Purpose: This study examines what volume of accelerometry data (h·d-1) is required to reliably estimate preschool children’s physical activity and whether it is necessary to include weekday and weekend data.
Methods: Accelerometry data from 493 to 799 (depending on wear time) preschool children from the Melbourne-based Healthy Active Preschool Years study were used. The percentage of wear time each child spent in total (light–vigorous) physical activity was the main outcome. Hourly increments of daily data were analyzed. t-tests, controlling for age and clustering by center of recruitment, assessed the differences between weekday and weekend physical activity. Intraclass correlation coefficients estimated reliability for an individual day. Spearman–Brown prophecy formula estimated the number of days required to reach reliability estimates of 0.7, 0.8, and 0.9.
Results: The children spent a significantly greater percentage of time being physically active on weekend compared with weekdays regardless of the minimum number of hours included (t = 12.49–16.76, P < 0.001 for all).
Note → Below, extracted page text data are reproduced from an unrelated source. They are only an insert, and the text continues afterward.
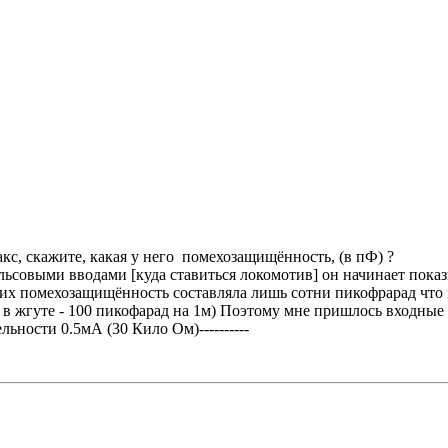
акс, скажите, какая у него помехозащищённость, (в пФ) ?
ьсовыми вводами [куда ставиться локомотив] он начинает показы
у их помехозащищённость составляла лишь сотни пикофрарад что
 в жгуте - 100 пикофарад на 1м) Поэтому мне пришлось входные
ности 0.5мА (30 Кило Ом)----------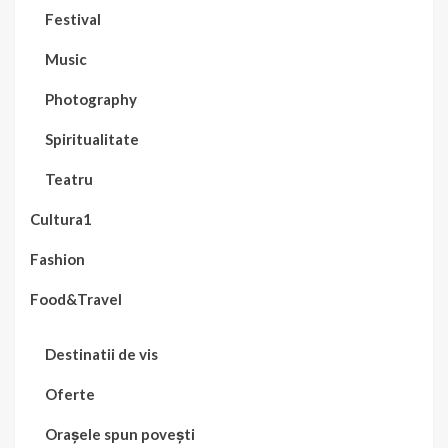
Festival
Music
Photography
Spiritualitate
Teatru
Cultura1
Fashion
Food&Travel
Destinatii de vis
Oferte
Orașele spun povești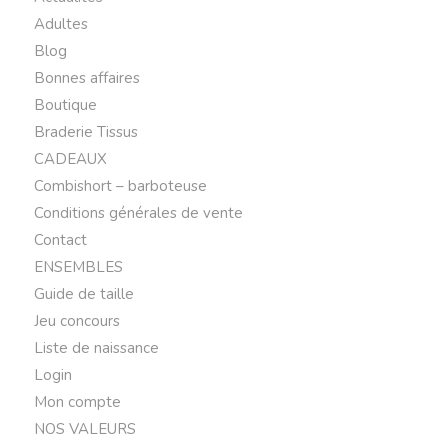
Adultes
Blog
Bonnes affaires
Boutique
Braderie Tissus
CADEAUX
Combishort – barboteuse
Conditions générales de vente
Contact
ENSEMBLES
Guide de taille
Jeu concours
Liste de naissance
Login
Mon compte
NOS VALEURS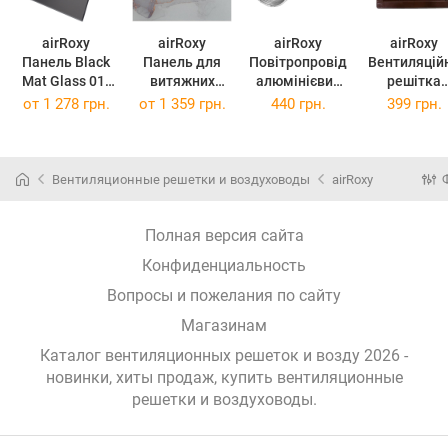
airRoxy
airRoxy
airRoxy
airRoxy
Панель Black
Панель для
Повітропровід
Вентиляцій
Mat Glass 01-
витяжних
алюмінієвий
решітка
174
(01-174)
вентиляторів
d125 03-010А
350x350 Bro
от
1 278 грн.
от
1 359 грн.
440 грн.
399 грн.
MARBLE PINK
(03-010А)
02-347
GOLD Glass 01-
(02-347)
188
(01-188)
Вентиляционные решетки и воздуховоды
airRoxy
Полная версия сайта
Конфиденциальность
Вопросы и пожелания по сайту
Магазинам
Каталог вентиляционных решеток и возду 2026 -
новинки, хиты продаж,
купить вентиляционные
решетки и воздуховоды
.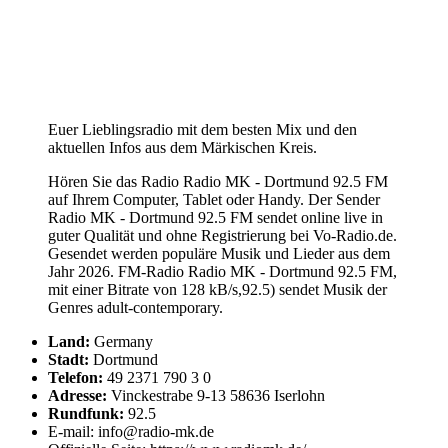
Euer Lieblingsradio mit dem besten Mix und den
aktuellen Infos aus dem Märkischen Kreis.
Hören Sie das Radio Radio MK - Dortmund 92.5 FM
auf Ihrem Computer, Tablet oder Handy. Der Sender
Radio MK - Dortmund 92.5 FM sendet online live in
guter Qualität und ohne Registrierung bei Vo-Radio.de.
Gesendet werden populäre Musik und Lieder aus dem
Jahr 2026. FM-Radio Radio MK - Dortmund 92.5 FM,
mit einer Bitrate von 128 kB/s,92.5) sendet Musik der
Genres adult-contemporary.
Land:
Germany
Stadt:
Dortmund
Telefon:
49 2371 790 3 0
Adresse:
Vinckestrabe 9-13 58636 Iserlohn
Rundfunk:
92.5
E-mail: info@radio-mk.de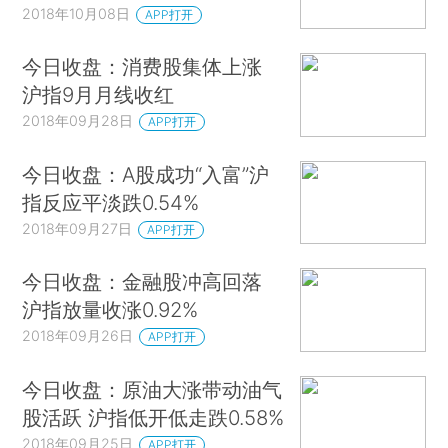
2018年10月08日
APP打开
今日收盘：消费股集体上涨
沪指9月月线收红
2018年09月28日
APP打开
今日收盘：A股成功“入富”沪
指反应平淡跌0.54%
2018年09月27日
APP打开
今日收盘：金融股冲高回落
沪指放量收涨0.92%
2018年09月26日
APP打开
今日收盘：原油大涨带动油气
股活跃 沪指低开低走跌0.58%
2018年09月25日
APP打开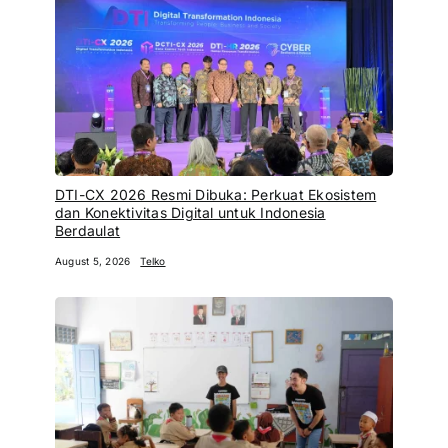
DTI-CX 2026 Resmi Dibuka: Perkuat Ekosistem
dan Konektivitas Digital untuk Indonesia
Berdaulat
August 5, 2026
Telko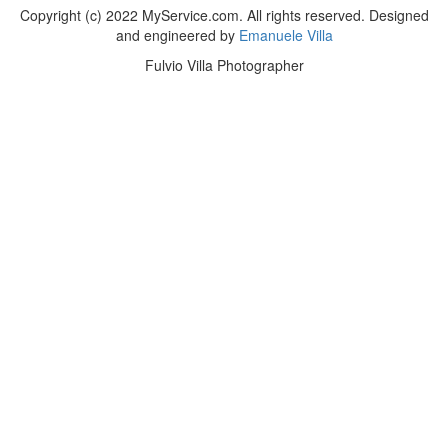
Copyright (c) 2022 MyService.com. All rights reserved. Designed
and engineered by
Emanuele Villa
Fulvio Villa Photographer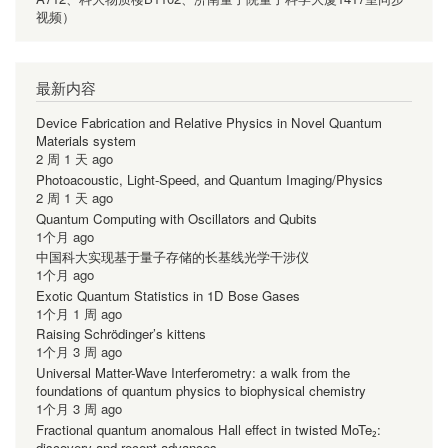
视频）
最新内容
Device Fabrication and Relative Physics in Novel Quantum
Materials system
2 周 1 天 ago
Photoacoustic, Light-Speed, and Quantum Imaging/Physics
2 周 1 天 ago
Quantum Computing with Oscillators and Qubits
1个月 ago
中国科大实现基于量子存储的长基线光学干涉仪
1个月 ago
Exotic Quantum Statistics in 1D Bose Gases
1个月 1 周 ago
Raising Schrödinger’s kittens
1个月 3 周 ago
Universal Matter-Wave Interferometry: a walk from the
foundations of quantum physics to biophysical chemistry
1个月 3 周 ago
Fractional quantum anomalous Hall effect in twisted MoTe₂:
discovery and recent advances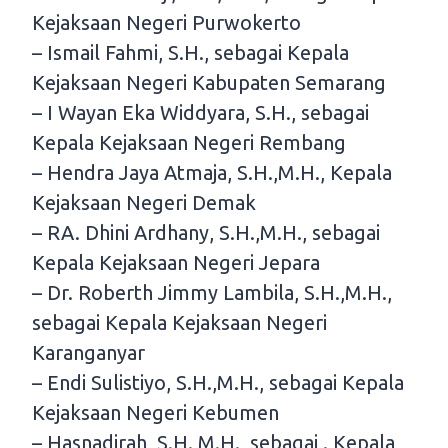
Kejaksaan Negeri Purwokerto
– Ismail Fahmi, S.H., sebagai Kepala
Kejaksaan Negeri Kabupaten Semarang
– I Wayan Eka Widdyara, S.H., sebagai
Kepala Kejaksaan Negeri Rembang
– Hendra Jaya Atmaja, S.H.,M.H., Kepala
Kejaksaan Negeri Demak
– RA. Dhini Ardhany, S.H.,M.H., sebagai
Kepala Kejaksaan Negeri Jepara
– Dr. Roberth Jimmy Lambila, S.H.,M.H.,
sebagai Kepala Kejaksaan Negeri
Karanganyar
– Endi Sulistiyo, S.H.,M.H., sebagai Kepala
Kejaksaan Negeri Kebumen
– Hasnadirah, S.H.,M.H., sebagai . Kepala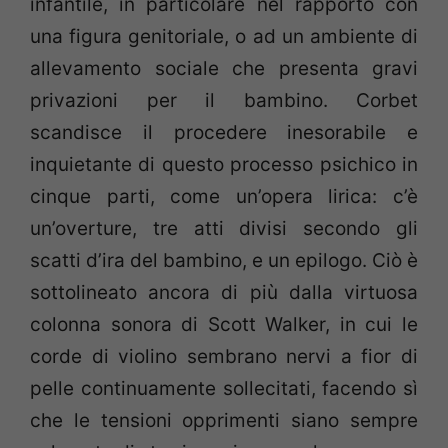
infantile, in particolare nel rapporto con
una figura genitoriale, o ad un ambiente di
allevamento sociale che presenta gravi
privazioni per il bambino. Corbet
scandisce il procedere inesorabile e
inquietante di questo processo psichico in
cinque parti, come un’opera lirica: c’è
un’overture, tre atti divisi secondo gli
scatti d’ira del bambino, e un epilogo. Ciò è
sottolineato ancora di più dalla virtuosa
colonna sonora di Scott Walker, in cui le
corde di violino sembrano nervi a fior di
pelle continuamente sollecitati, facendo sì
che le tensioni opprimenti siano sempre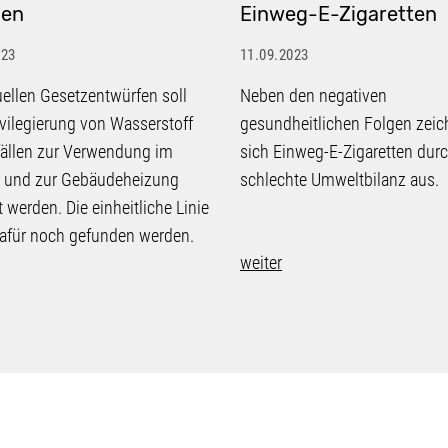
len
Einweg-E-Zigaretten
023
11.09.2023
uellen Gesetzentwürfen soll
Neben den negativen
ivilegierung von Wasserstoff
gesundheitlichen Folgen zei
ällen zur Verwendung im
sich Einweg-E-Zigaretten durc
r und zur Gebäudeheizung
schlechte Umweltbilanz aus.
t werden. Die einheitliche Linie
afür noch gefunden werden.
weiter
The number of days required to reach each of the predetermined reliability estimates increased as the number of hours of data per day decreased. For instance, 2.7–2.8 d of data were required to reach a reliability estimate of 0.7 with 10 or more hours of data per day; 3.3–3.4 d were required to meet the same reliability estimate for days with 7 h of data.
Conclusions: Future studies should ensure they include the minimum amount of data (hours per day and number of days) as identified in this study to meet at least a 0.7 reliability level and should report the level of reliability for their study. In addition to weekdays, at least one weekend day should be included in analyses to reliably estimate physical activity levels for preschool children.